𝕏

Server out of disk space

Message boards : Number crunching : Server out of disk space
Message board moderation

To post messages, you must log in.

1 · 2 · Next

AuthorMessage
Profile GPV67
Avatar

Send message
Joined: 16 Sep 22
Posts: 3
Credit: 1,216,904
RAC: 3,687
Message 2656 - Posted: 30 Mar 2025, 13:05:29 UTC

Hi Jesús,

New issue:
Sun Mar 30 14:59:54 2025 | DENIS@home | [error] Error reported by file upload server: Server is out of disk space

Lots of work waiting for the team on Monday morning...
ID: 2656 · Rating: 0 · rate: Rate + / Rate - Report as offensive     Reply Quote
[VENETO] boboviz

Send message
Joined: 9 Apr 15
Posts: 207
Credit: 1,573,789
RAC: 272
Message 2658 - Posted: 30 Mar 2025, 14:47:58 UTC - in response to Message 2656.  
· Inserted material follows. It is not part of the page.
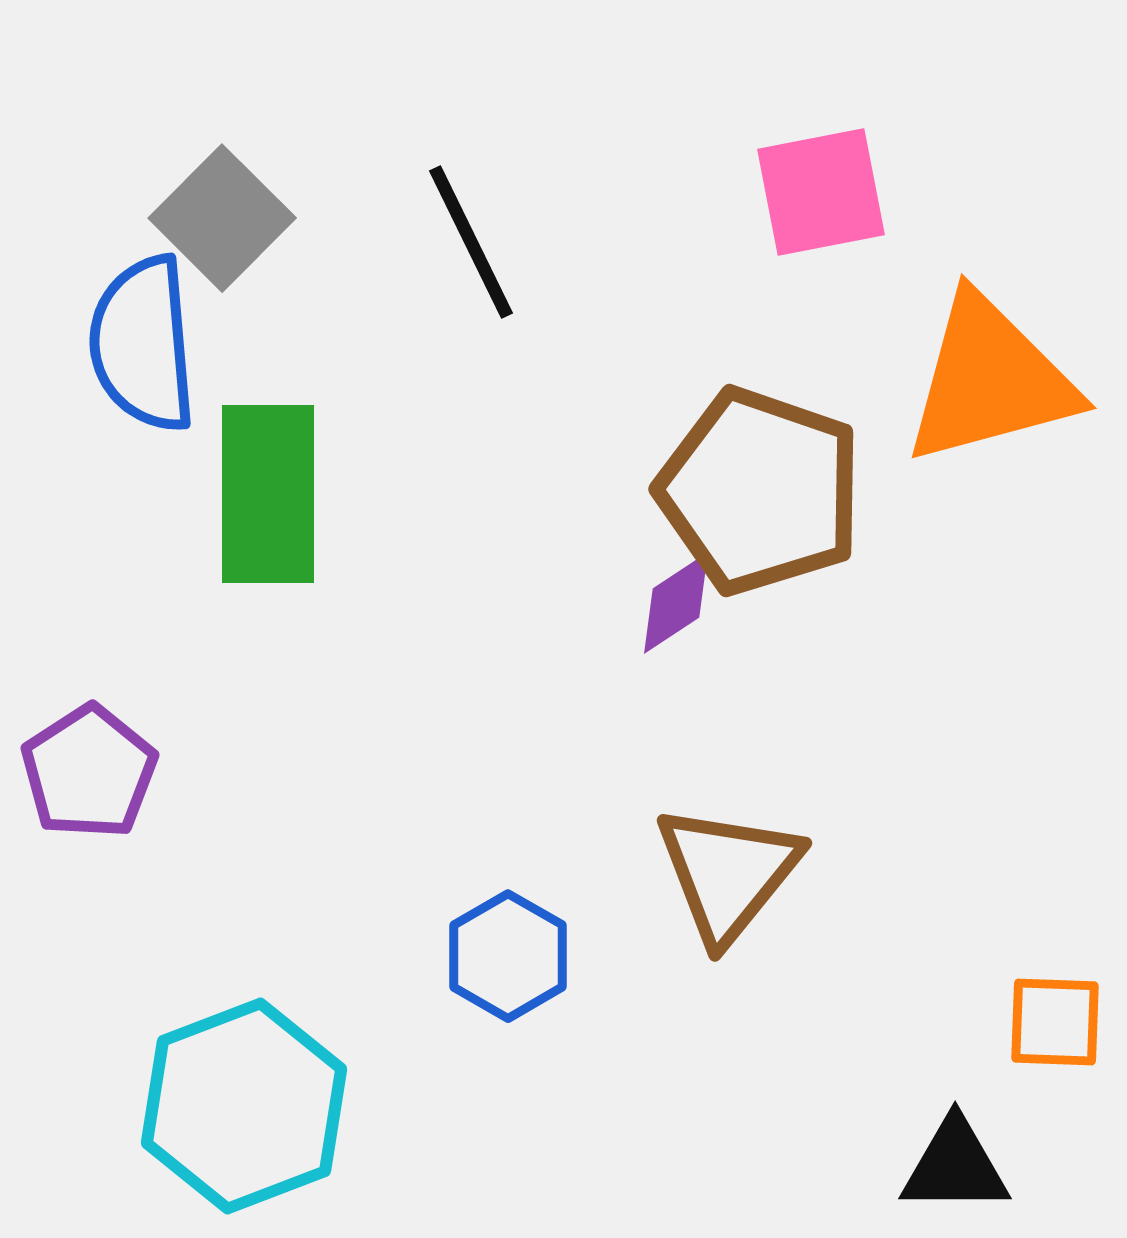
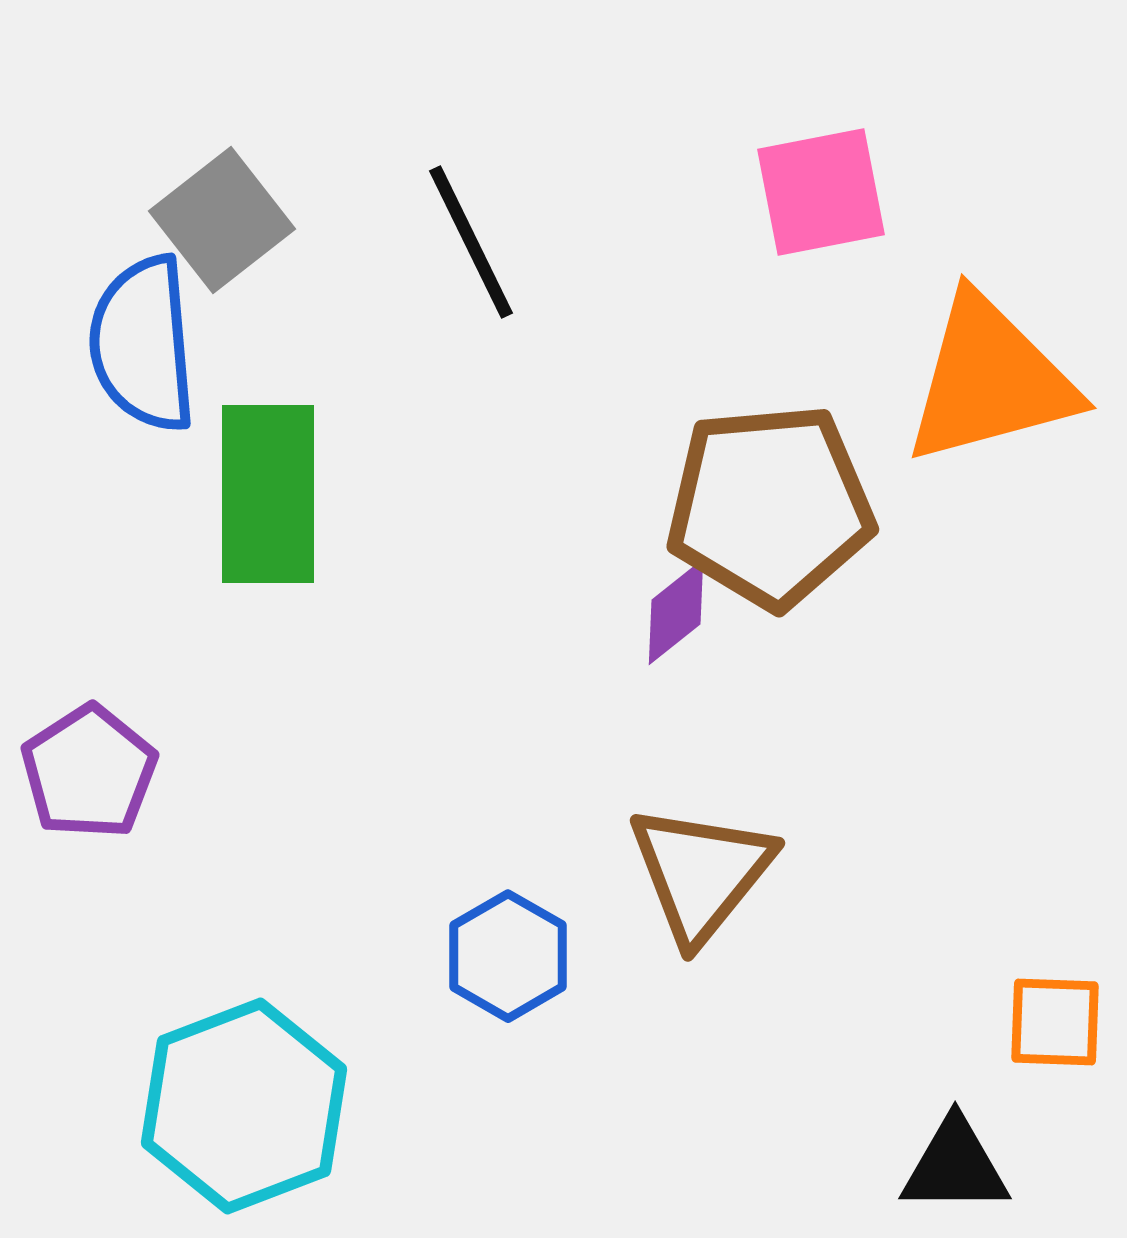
gray square: moved 2 px down; rotated 7 degrees clockwise
brown pentagon: moved 10 px right, 15 px down; rotated 24 degrees counterclockwise
purple diamond: moved 9 px down; rotated 5 degrees counterclockwise
brown triangle: moved 27 px left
I think it's related with the problem of validator...
ID: 2658 · Rating: 0 · rate: Rate + / Rate - Report as offensive     Reply Quote
Jean-David Beyer

Send message
Joined: 6 Mar 23
Posts: 61
Credit: 2,404,380
RAC: 5,328
Message 2664 - Posted: 30 Mar 2025, 19:33:54 UTC - in response to Message 2656.  

Problem seems fixed now.
ID: 2664 · Rating: 0 · rate: Rate + / Rate - Report as offensive     Reply Quote
[VENETO] boboviz

Send message
Joined: 9 Apr 15
Posts: 207
Credit: 1,573,789
RAC: 272
Message 2671 - Posted: 31 Mar 2025, 6:51:18 UTC - in response to Message 2664.  

Problem seems fixed now.


But the validator is still blocked and in the server status page there is this message:
set_cached_data(): can't open ../cache/f2/server_status.php_job_status
ID: 2671 · Rating: 0 · rate: Rate + / Rate - Report as offensive     Reply Quote
Jean-David Beyer

Send message
Joined: 6 Mar 23
Posts: 61
Credit: 2,404,380
RAC: 5,328
Message 2887 - Posted: 17 Apr 2025, 12:43:58 UTC

Out of disk space again ...

Thu 17 Apr 2025 08:37:37 AM EDT | DENIS@home | Started upload of DENIS_Fiber_Beta_20250416030032669914_InitialTest_k_0-Test_16-conf_105_1_r1260245714_0
Thu 17 Apr 2025 08:37:37 AM EDT | DENIS@home | Started upload of DENIS_Fiber_Beta_20250416030032669914_InitialTest_k_0-Test_16-conf_163_0_r880802995_0
Thu 17 Apr 2025 08:37:39 AM EDT | DENIS@home | [error] Error reported by file upload server: Server is out of disk space
Thu 17 Apr 2025 08:37:39 AM EDT | DENIS@home | [error] Error reported by file upload server: Server is out of disk space
Thu 17 Apr 2025 08:37:39 AM EDT | DENIS@home | Temporarily failed upload of
ID: 2887 · Rating: 0 · rate: Rate + / Rate - Report as offensive     Reply Quote
Profile Lanius collurio

Send message
Joined: 5 Apr 25
Posts: 24
Credit: 57,807
RAC: 2,680
Message 2889 - Posted: 17 Apr 2025, 13:10:14 UTC

Curiously, the number of WUs waiting for validation dropped a bit. Was over 33k last time I checked, now it shows 32971. Maybe they paused the uploads to speed up validating older WUs?
ID: 2889 · Rating: 0 · rate: Rate + / Rate - Report as offensive     Reply Quote
Paul

Send message
Joined: 8 Jul 22
Posts: 36
Credit: 979,475
RAC: 698
Message 2891 - Posted: 17 Apr 2025, 14:16:17 UTC - in response to Message 2887.  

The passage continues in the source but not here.